Naquele domingo fomos
ao Hospital de Paulista, que fica a cerca de 20 km de Recife, visitar a alguém
da igreja que estava hospitalizado. Ao terminar a visita, voltamos em direção a
Recife, por uma estrada que, na época, era de mão dupla. Com o trânsito um
tanto intenso, chegou o momento quando o Chevette ia à frente de todos os
demais veículos. Estava imensa a fila na retaguarda, pois o trânsito no sentido
contrário nem sempre dava chances de ultrapassagem, como era o caso naquele
exato momento.
Com os vidros das
janelas ligeiramente abertos, senti, de repente, assim como que um vento forte
passando bem perto do meu ouvido esquerdo, quer dizer, na lateral esquerda do
Chevette, que foi balançado como que ficando numa espécie de desequilíbrio. Mas
tudo foi muito sutil e quase imperceptível. Logo em seguida, verificamos que
tinha sido um Fusquinha que passara ao nosso lado, em altíssima velocidade e ziguezagueando
no asfalto.
Bem mais adiante
havia um ônibus estacionado no acostamento do lado direito da pista, no sentido
que trafegávamos. Assim num abrir e fechar de olhos, o fusquinha começou a se
desgovernar, como se tivesse sido brecado de repente, e rodopiar como se fosse
voltar em nossa direção. A essa altura eu já fui me precavendo, diminuindo a
velocidade e colocando o carro para o acostamento, e com todos os demais
veículos à retaguarda.
Continuamos dentro
do carro. Notamos, então, que o fusquinha deu meia volta, foi na direção do
ônibus, bateu fortemente na lateral, deixando um imenso buraco na lataria e, aí
sim, ficando de frente para nós e como que vindo em nossa direção. Já estava
amassado feito um maracujá. Parou bruscamente a poucos metros depois que mudou
a direção na pista e a uma boa distância de onde estávamos. A essa altura já
sem para-brisa, que quebrara com o tremendo impacto, com a porta do lado
direito aberta e a pessoa que vinha no banco caída no asfalto. Soubemos, ainda,
que um garoto que ia no banco traseiro foi arremessado através do para-brisa
quebrado e jogado fora da pista.
Naquele
momento, quando o iminente perigo já havia passado, alguém chegou ao meu lado,
que ainda estava dentro do Chevette e com a porta fechada, e foi argumentando:
‒ “O senhor notou? Vocês tiveram o maior livramento da vida agora. O Fusquinha
vinha na direção da lateral do seu carro, e desviou em cima da hora. Caso se
chocasse, teria arrebentado seu carro e acabado com vocês”. Diante daquela
declaração me veio à mente o sopro de vento que senti momentos antes e o
ligeiro desequilíbrio do Chevette.
Passado o susto, mas com meu coração ainda acelerado, saímos do carro. Fui verificar o que ocorrera. Pensei encontrar a lataria de alguma maneira danificada. E por mais que procurasse nada encontrava que justificasse o que ocorrera com aquela meteórica passagem do fusquinha. Insisti na procura, e nada. Até que alguém notou uma pequena peça no asfalto. Era a polaina esquerda do para-choque traseiro. Uma peça tão diminuta que quase não foi percebida. O Fusquinha passara tão perto do Chevette, que arrancara apenas a polaina e não danificou o carro em nada mais. Não houve um pequeno arranhão sequer.

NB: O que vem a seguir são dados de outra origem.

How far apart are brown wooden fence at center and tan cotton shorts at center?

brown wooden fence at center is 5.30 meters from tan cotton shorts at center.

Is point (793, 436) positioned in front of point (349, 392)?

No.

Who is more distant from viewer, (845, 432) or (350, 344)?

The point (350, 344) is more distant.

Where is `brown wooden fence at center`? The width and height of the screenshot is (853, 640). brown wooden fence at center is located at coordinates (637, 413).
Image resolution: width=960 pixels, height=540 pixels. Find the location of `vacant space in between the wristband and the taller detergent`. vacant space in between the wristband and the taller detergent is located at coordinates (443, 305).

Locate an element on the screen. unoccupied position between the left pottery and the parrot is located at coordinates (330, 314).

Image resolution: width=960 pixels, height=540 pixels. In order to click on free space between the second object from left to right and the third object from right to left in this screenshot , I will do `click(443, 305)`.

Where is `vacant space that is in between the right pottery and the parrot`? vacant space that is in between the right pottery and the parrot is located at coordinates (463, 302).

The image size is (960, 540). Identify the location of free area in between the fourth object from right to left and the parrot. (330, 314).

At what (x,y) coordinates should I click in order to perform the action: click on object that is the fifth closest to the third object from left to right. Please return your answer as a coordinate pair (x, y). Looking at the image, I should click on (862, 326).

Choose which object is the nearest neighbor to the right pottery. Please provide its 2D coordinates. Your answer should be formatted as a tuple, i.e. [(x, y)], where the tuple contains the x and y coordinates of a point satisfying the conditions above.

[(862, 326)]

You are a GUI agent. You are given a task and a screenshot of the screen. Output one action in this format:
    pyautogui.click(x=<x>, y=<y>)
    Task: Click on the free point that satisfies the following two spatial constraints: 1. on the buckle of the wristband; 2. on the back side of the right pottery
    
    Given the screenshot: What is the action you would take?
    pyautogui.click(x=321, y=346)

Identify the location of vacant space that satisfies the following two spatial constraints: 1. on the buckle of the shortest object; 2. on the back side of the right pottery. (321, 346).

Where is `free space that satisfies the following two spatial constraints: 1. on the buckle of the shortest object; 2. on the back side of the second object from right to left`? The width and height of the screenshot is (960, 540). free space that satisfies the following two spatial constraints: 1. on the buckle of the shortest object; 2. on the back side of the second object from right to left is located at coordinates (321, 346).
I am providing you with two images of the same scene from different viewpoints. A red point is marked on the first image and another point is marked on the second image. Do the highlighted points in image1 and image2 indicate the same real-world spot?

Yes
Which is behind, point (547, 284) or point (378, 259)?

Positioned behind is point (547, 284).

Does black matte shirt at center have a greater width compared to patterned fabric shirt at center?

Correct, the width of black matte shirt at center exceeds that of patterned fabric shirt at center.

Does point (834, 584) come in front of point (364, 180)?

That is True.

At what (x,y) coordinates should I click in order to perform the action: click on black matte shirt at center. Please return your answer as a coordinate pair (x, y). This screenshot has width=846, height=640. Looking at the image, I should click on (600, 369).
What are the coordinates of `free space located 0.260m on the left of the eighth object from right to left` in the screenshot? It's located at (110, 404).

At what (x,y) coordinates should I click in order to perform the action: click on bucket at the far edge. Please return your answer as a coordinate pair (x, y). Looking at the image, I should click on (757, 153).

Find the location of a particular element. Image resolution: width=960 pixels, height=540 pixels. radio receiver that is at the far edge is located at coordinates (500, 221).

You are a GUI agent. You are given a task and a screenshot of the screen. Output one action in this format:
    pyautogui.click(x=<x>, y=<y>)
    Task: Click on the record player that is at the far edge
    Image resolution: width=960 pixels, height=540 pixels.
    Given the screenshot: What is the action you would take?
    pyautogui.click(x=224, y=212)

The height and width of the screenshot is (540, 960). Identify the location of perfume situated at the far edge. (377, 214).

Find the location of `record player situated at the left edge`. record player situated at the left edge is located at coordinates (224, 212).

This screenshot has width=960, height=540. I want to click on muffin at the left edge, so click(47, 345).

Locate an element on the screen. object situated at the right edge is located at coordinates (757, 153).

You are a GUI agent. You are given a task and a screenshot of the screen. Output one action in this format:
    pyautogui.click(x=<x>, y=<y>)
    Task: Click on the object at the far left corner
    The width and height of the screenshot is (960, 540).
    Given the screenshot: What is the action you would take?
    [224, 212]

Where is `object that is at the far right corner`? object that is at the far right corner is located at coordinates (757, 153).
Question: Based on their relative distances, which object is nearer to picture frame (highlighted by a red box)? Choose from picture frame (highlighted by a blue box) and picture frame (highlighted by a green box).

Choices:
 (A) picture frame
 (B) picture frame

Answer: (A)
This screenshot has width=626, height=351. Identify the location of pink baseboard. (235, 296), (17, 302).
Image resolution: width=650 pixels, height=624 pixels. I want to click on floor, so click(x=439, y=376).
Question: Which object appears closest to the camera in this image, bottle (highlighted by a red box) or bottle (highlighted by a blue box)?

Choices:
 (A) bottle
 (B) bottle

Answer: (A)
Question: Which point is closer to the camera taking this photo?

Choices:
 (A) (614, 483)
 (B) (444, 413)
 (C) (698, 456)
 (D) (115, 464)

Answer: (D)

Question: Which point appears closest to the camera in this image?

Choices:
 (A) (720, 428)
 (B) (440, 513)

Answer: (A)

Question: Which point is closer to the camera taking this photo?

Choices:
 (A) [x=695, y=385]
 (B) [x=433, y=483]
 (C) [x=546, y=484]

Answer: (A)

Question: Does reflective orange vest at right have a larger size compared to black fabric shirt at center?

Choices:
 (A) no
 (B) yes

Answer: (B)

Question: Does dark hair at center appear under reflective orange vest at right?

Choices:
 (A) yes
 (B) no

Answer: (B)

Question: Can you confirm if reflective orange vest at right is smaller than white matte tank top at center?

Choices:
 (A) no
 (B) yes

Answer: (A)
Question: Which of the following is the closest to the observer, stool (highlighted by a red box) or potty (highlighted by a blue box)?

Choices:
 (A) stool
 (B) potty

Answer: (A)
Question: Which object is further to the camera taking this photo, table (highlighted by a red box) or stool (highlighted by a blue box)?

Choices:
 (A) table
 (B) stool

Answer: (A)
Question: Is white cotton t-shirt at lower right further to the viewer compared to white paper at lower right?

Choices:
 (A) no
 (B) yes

Esperamos que o carro fosse removido e o trânsito liberado, para continuar a viagem de volta para Beberibe. Dias depois soubemos que os dois ocupantes adultos, inclusive o motorista, estavam bêbados. Como resultado do impacto contra o ônibus, o que ocupava o banco dianteiro reservado ao passageiro caiu com o rosto no asfalto quando a porta abriu e morreu na hora. O motorista e o garoto sobreviveram. E nós, os cinco ocupantes do Chevette cinza, também escapamos por um triz do sopro do vento da morte.
[i]
Cosma estava grávida de Raquel, que nasceu em 19/09/1981.